__Problem__:
Exact transcription with no images: write out all of the entries below.

═══ Data for review ═══

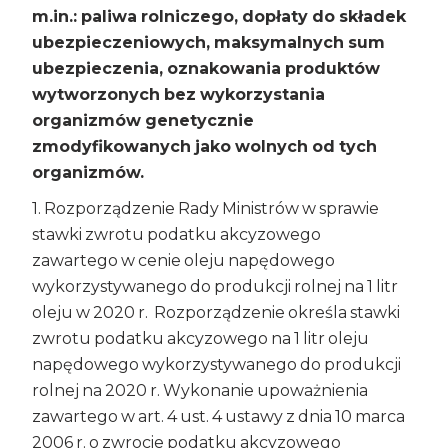
m.in.: paliwa rolniczego, dopłaty do składek
ubezpieczeniowych, maksymalnych sum
ubezpieczenia, oznakowania produktów
wytworzonych bez wykorzystania
organizmów genetycznie
zmodyfikowanych jako wolnych od tych
organizmów.
1. Rozporządzenie Rady Ministrów w sprawie
stawki zwrotu podatku akcyzowego
zawartego w cenie oleju napędowego
wykorzystywanego do produkcji rolnej na 1 litr
oleju w 2020 r. Rozporządzenie określa stawki
zwrotu podatku akcyzowego na 1 litr oleju
napędowego wykorzystywanego do produkcji
rolnej na 2020 r. Wykonanie upoważnienia
zawartego w art. 4 ust. 4 ustawy z dnia 10 marca
2006 r. o zwrocie podatku akcyzowego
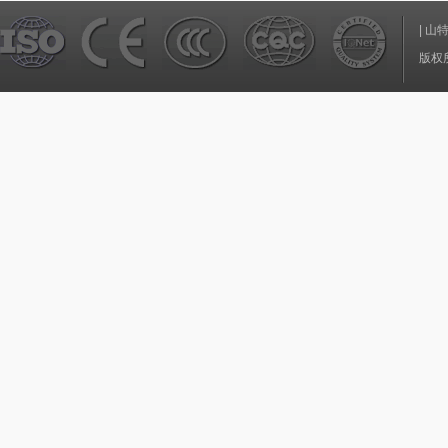
|
山
版权所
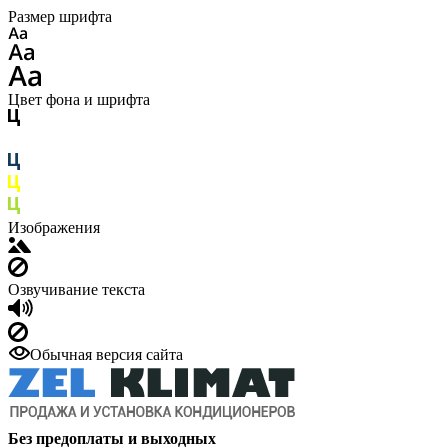
Размер шрифта
Цвет фона и шрифта
Изображения
Озвучивание текста
Обычная версия сайта
Без предоплаты и выходных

═══

__Solution to the problem__:
m.in.: paliwa rolniczego, dopłaty do składek
ubezpieczeniowych, maksymalnych sum
ubezpieczenia, oznakowania produktów
wytworzonych bez wykorzystania
organizmów genetycznie
zmodyfikowanych jako wolnych od tych
organizmów.
1. Rozporządzenie Rady Ministrów w sprawie
stawki zwrotu podatku akcyzowego
zawartego w cenie oleju napędowego
wykorzystywanego do produkcji rolnej na 1 litr
oleju w 2020 r. Rozporządzenie określa stawki
zwrotu podatku akcyzowego na 1 litr oleju
napędowego wykorzystywanego do produkcji
rolnej na 2020 r. Wykonanie upoważnienia
zawartego w art. 4 ust. 4 ustawy z dnia 10 marca
2006 r. o zwrocie podatku akcyzowego
|
山
版权所
Размер шрифта
Цвет фона и шрифта
Изображения
Озвучивание текста
Обычная версия сайта
Без предоплаты и выходных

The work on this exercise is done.